In [None]:
import pandas as pd
import numpy as np

# Load cleaned dataset
df = pd.read_csv('../amazon_sales_cleaned.csv')

# Ensuring data types are correct
df['delivery_date'] = pd.to_datetime(df['delivery_date'], errors='coerce')
df['data_collected_at'] = pd.to_datetime(df['data_collected_at'], errors='coerce')

categorical_cols = ['product_category','is_best_seller','is_sponsored','has_coupon','buy_box_availability']
for col in categorical_cols:
    df[col] = df[col].astype('category')

print(df.info())

In [None]:
# Min-Max normalization for Sales Score
min_sales = df['purchased_last_month'].min()
max_sales = df['purchased_last_month'].max()

df['Sales_Score'] = (df['purchased_last_month'] - min_sales) / (max_sales - min_sales)

# Check summary statistics
print(df['Sales_Score'].describe())
print(df[['purchased_last_month', 'Sales_Score']].head())

In [None]:
# Min-Max normalization for Rating Score
min_rating = df['product_rating'].min()
max_rating = df['product_rating'].max()

df['Rating_Score'] = (df['product_rating'] - min_rating) / (max_rating - min_rating)

# Check summary statistics
print(df['Rating_Score'].describe())
print(df[['product_rating', 'Rating_Score']].head())


In [None]:
# Approximate Return Rate = total_reviews / purchased_last_month
df['Return_Rate'] = df['total_reviews'] / df['purchased_last_month']

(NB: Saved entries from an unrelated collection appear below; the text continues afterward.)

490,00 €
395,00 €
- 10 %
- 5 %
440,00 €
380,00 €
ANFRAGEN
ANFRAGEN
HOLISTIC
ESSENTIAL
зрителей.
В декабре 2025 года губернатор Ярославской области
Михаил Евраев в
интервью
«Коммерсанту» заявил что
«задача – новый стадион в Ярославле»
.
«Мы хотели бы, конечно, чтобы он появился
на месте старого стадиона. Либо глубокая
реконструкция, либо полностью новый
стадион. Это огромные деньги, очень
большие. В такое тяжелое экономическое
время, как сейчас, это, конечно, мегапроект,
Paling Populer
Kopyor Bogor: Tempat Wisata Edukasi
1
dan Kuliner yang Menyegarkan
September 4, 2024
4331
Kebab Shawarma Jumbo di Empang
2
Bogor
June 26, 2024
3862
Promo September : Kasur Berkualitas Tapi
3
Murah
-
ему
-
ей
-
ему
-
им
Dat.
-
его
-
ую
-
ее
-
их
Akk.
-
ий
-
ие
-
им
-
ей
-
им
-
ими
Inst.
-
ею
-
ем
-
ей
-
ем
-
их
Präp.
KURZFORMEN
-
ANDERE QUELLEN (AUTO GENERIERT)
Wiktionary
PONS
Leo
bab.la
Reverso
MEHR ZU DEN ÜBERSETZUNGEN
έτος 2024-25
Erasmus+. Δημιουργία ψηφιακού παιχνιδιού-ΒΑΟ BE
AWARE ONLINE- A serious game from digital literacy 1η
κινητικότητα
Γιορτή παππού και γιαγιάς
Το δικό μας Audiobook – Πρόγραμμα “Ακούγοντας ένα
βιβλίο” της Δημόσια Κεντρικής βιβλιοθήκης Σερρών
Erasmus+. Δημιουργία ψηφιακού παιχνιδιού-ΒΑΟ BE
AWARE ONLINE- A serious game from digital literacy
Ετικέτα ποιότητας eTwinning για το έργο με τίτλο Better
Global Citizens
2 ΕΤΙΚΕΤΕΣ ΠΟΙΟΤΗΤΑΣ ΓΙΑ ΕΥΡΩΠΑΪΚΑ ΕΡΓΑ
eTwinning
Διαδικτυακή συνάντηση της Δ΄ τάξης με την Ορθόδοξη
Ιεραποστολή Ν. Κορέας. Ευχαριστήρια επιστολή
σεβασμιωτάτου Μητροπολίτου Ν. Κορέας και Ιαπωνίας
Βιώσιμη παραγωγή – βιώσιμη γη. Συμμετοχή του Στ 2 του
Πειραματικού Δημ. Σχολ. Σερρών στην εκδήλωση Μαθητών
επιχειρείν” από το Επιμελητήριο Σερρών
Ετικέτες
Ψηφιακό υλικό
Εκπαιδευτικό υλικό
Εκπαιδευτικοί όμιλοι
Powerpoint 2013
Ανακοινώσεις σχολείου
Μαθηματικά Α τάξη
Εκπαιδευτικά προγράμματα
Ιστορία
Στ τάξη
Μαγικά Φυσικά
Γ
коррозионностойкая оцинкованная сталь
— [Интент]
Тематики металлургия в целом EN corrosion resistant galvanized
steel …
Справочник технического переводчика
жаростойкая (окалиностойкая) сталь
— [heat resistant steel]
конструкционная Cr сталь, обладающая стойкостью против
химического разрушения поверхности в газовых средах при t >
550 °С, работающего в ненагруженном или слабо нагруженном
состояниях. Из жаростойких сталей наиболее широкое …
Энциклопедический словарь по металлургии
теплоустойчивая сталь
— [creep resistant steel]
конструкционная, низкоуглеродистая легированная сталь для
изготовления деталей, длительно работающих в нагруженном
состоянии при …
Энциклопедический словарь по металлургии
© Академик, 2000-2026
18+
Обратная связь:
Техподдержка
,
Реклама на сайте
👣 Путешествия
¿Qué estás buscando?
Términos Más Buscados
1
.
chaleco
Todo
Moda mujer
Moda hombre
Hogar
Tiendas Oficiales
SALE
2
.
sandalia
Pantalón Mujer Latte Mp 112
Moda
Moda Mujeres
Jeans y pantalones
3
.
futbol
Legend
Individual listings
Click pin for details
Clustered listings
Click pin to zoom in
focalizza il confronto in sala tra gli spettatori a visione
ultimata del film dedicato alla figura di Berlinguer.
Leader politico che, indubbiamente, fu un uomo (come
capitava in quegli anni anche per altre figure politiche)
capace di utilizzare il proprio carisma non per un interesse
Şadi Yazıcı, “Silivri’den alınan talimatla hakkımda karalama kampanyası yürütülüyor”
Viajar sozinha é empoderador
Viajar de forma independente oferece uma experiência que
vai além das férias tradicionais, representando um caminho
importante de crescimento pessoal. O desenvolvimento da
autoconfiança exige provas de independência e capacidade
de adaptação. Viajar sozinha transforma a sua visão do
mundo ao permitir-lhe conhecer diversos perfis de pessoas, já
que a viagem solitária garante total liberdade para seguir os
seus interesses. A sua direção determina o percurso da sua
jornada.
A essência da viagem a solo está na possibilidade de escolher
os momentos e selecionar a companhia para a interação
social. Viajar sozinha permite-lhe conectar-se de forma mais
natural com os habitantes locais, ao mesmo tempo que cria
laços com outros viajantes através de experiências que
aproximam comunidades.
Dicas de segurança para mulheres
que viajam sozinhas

# Normalize and invert (1 - normalized Return_Rate)
min_rr = df['Return_Rate'].min()
max_rr = df['Return_Rate'].max()

df['Return_Rate_Score'] = 1 - ((df['Return_Rate'] - min_rr) / (max_rr - min_rr))

# Check summary stats
print(df['Return_Rate_Score'].describe())
print(df[['total_reviews', 'purchased_last_month', 'Return_Rate_Score']].head())

In [None]:
# Define important columns for completeness
important_cols = [
    'product_title', 'product_rating', 'total_reviews',
    'discounted_price', 'original_price', 'product_image_url',
    'product_page_url', 'delivery_date'
]

df['Completeness_Score'] = df[important_cols].notnull().mean(axis=1)

# Check summary stats
print(df['Completeness_Score'].describe())
print(df[['product_title','Completeness_Score']].head())


In [None]:
df['Health_Score'] = (
    0.4 * df['Sales_Score'] +
    0.3 * df['Rating_Score'] +
    0.15 * df['Return_Rate_Score'] +
    0.15 * df['Completeness_Score']
)

# Summary stats
print(df['Health_Score'].describe())
print(df[['product_title','Health_Score']].head())


In [None]:
df.to_csv('../amazon_sales_with_health_scores.csv', index=False)